今までの元カノよりはっきりとした物言いであったし、気色が違っていたのも確かだけれど。
(……アホらし)
次から次へ浮かんでくる疑問に本気でバカらしくなって、九条は思わずため息を吐いた。考えたところできりがないし、何より既に別れてしまった相手のことなどもう判りようがない上、ただ振り回されて終わりだ。
「らしくないよなあ。そういう季節ってことかな」
「知らないわよ、そんなの。まあ、またすぐに出来るでしょ」
「や、しばらくはいいかな。一応は受験生だしね。それにもう卒業だし、できれば十一人目はいきたくない」
「ほほう、最後のが本音か」
じと目で見つめてくる橋本に、その日一番の笑顔で肯定を示す。橋本相手に今さら取り繕うだけ無駄だ。どうせ全部バレてるだろうし――なんて呑気に笑っていると、突然、真顔になった橋本が口を開く。
「……ねえ、九条」
「ん? 何?」
「あんたさ、誰か一人くらい本気になれるような子いないの?」
「は? いきなりどうした?」
「気になったのよ。その性格じゃモノにしようにも難しいのは判るけど」
「……はっきり言うよなあ。別にいないよ。そもそも片想いなんてものする性格じゃないでしょ、俺」
「そうだけど。ねえ、本当にこのままでいいの? 九条、あんたこれじゃあ一生、独り身かもよ」
「言われても」
というより、何で俺はこいつとこんな話してるんだか。
今さらだけれど、初めの話から随分と方向がズレたものだ。思い出すと急に面倒になり、それ以上は返さず九条は一方的に話を打ち切った。

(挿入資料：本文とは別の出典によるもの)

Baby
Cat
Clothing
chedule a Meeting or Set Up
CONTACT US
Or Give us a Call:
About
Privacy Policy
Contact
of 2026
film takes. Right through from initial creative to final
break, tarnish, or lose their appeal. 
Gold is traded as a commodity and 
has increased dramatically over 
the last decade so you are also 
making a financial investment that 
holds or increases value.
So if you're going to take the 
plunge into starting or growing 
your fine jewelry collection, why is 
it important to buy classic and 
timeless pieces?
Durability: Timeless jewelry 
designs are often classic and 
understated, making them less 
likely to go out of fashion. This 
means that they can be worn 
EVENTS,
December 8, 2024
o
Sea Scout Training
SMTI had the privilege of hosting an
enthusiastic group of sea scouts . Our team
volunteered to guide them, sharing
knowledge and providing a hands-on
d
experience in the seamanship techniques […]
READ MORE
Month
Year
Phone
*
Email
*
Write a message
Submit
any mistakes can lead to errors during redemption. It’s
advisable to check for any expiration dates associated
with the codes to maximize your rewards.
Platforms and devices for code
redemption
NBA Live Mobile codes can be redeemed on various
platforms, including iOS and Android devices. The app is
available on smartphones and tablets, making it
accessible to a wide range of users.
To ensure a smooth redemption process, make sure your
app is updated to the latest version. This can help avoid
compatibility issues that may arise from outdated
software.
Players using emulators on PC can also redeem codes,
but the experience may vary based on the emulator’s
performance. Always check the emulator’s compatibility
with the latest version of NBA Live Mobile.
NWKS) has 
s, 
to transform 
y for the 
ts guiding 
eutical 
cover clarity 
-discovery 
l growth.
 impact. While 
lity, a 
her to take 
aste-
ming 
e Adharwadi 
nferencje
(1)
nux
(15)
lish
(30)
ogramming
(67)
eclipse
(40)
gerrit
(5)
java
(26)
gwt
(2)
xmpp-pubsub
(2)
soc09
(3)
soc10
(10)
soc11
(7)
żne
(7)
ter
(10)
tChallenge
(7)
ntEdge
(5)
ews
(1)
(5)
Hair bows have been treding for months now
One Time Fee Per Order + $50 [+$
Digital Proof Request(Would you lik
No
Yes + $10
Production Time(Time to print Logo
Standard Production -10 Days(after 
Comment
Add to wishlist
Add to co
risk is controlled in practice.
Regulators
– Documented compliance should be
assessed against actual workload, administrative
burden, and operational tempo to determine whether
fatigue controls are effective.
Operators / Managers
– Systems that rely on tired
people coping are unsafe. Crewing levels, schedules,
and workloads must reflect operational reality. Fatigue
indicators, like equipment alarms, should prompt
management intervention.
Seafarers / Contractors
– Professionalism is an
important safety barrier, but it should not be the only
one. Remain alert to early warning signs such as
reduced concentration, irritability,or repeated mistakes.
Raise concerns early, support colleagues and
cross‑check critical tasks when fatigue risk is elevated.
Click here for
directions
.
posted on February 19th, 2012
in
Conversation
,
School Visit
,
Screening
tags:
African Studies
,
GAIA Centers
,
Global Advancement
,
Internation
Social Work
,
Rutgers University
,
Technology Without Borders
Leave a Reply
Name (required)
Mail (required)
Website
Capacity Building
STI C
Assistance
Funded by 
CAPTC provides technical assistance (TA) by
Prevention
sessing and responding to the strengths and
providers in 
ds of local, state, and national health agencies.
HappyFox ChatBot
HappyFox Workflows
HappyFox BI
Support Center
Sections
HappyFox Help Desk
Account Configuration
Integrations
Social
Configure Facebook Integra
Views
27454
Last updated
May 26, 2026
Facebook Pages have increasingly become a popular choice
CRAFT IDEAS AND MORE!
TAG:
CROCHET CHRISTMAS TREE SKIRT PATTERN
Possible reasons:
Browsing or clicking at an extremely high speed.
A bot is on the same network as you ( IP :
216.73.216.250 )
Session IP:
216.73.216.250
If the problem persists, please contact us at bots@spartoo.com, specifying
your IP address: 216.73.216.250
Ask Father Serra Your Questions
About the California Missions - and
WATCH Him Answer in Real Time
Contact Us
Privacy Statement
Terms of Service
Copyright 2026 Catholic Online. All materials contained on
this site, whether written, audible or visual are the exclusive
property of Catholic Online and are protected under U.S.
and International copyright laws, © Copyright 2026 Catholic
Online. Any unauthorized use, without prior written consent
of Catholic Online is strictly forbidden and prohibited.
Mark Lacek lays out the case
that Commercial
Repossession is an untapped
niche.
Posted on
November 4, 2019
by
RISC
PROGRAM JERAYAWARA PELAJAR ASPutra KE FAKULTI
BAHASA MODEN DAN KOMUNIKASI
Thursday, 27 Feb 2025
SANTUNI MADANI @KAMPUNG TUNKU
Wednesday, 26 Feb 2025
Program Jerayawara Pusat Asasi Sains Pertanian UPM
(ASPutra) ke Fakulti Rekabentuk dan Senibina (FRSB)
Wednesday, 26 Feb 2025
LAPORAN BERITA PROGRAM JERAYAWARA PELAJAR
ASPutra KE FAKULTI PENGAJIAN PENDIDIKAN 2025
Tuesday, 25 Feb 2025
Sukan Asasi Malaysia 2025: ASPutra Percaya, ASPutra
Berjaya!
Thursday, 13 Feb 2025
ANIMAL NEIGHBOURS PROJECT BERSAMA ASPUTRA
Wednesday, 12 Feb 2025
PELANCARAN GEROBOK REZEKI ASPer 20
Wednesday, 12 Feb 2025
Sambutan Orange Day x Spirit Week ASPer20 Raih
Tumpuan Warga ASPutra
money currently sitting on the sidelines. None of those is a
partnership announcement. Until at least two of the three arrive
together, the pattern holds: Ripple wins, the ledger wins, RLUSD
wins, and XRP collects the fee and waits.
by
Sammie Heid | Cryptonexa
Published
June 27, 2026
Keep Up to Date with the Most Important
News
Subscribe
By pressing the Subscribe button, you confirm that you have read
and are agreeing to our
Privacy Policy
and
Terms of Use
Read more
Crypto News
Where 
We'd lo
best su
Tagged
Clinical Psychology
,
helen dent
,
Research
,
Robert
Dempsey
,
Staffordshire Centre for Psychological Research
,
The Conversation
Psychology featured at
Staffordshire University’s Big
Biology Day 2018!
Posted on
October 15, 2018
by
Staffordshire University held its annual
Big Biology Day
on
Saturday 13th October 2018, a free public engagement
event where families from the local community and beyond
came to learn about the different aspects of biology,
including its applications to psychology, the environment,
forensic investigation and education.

床に落ちたまま忘れ去られていたクシャクシャのプリントを拾い上げ、無言でシワを延ばす。その間も、橋本は九条から視線を外そうとしない。
見ればそれは、変わらず真剣な表情で。
(……)
ゴミ同然のそれを紙飛行機に復元しながら、イタい視線に負けて口を開く。
「ところで俺からも一つ聞きたいんだけど」
「何?」
一応、それっぽく形にはなった歪な紙飛行機を、一部始終を見守っていた橋本の目線に持ち上げる。首を傾げる橋本に背中を向けて、換気中で全開の窓からそれを飛ばした。
外に出たことをしっかり確認して、振り返る。
「いくら賭けてんの?」
「卒業までに本命ができる≠ノ奮発して五千円」
表情を変えずにさらりと言ってのけた橋本は、やっぱり見た目と性格にギャップがあると思う。
九条が飛ばした紙飛行機はやはりうまく飛ぶことはなく、ただ下へ下へと落下していった。